Really? Me love the Labour Party? No, but I do love a good political scrap and this leadership election is turning into a real political nuclear confrontation with the gloves off and Mutually Assured Destruction at the top of the menu.
In one corner we have The Corbynator. A bearded retro Labour man (might I even say socialist or Marxist?) who has dared to remind the Labour Powers That Be of the party’s roots in class struggle, radical socialism and a hatred of the capitalists.
In the other corner, lead by various Torylite Labour lightweights, are those who claim that a vote for The Corbynator is a vote for political suicide.
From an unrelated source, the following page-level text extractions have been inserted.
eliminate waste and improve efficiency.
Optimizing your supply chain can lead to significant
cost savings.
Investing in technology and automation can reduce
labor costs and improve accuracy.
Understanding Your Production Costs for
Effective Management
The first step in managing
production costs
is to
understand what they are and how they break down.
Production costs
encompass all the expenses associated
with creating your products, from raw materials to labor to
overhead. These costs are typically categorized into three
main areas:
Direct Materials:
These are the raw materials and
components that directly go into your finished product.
If the media is to be believed then this Machiavellian group, apparently led by that oily smooth operator known simply as Blair, is preparing to do anything to stop the Bearded One from ascending to the Labour throne.
Not since a certain other man with the initials JC (I refer to the true messiah, Our Lord Jeremy Clarkson, and not the fictional/lame Jesus Christ) has one man been the centre of so much media attention.
The Labour Powers That Be sound like barmy American evangelists claiming that gay marriage would lead to various apocalyptic scenarios. No, a vote for The Corbynator will not result in Islington being destroyed by rampant giant tree frogs. Nor will a vote for The Corbynator ensure the destruction of the Labour Party. If anything, and I’m going by the comments/tweets/posts/burblings of Labour grassroots supporters, Labour might just become the next party of government.
What? Has the Hodges Beast gone completely mad?
No. Well, no more than usual.
At general elections people vote with their hearts more than their heads. Most never read a manifesto or attend a hustings. They can’t be bothered with all the kerfuffle. They vote either as they’ve always voted OR they choose to vote for whoever appeals to them. The person that they relate to and trust – and I know that’s just surface fluffiness but that’s how it works. People aren’t rational animals, they’re rationalising animals. Making a decision and then looking for reasons after the event.
Jeremy Corbyn could just be the kind of political leader that the masses will take to their sweaty bosoms and adore. Something that the Nasty Tory Party are almost certainly aware of, and fearing. I suspect that deep under London, in a dingy bunker near Tory HQ, are an army of researchers tasked with digging the dirt (real or otherwise) on The Corbynator so that they’ll be ready the moment he is crowned King of Labour. Everything he has ever said, every vote he has caste, his breakfast preferences and even the size of his manhood will be grist for their mills of smeariness.
Of course, all Corbyn has to do is promise to put a certain Tony Blair on trial for war crimes and he’ll probably win a landslide victory at the next election.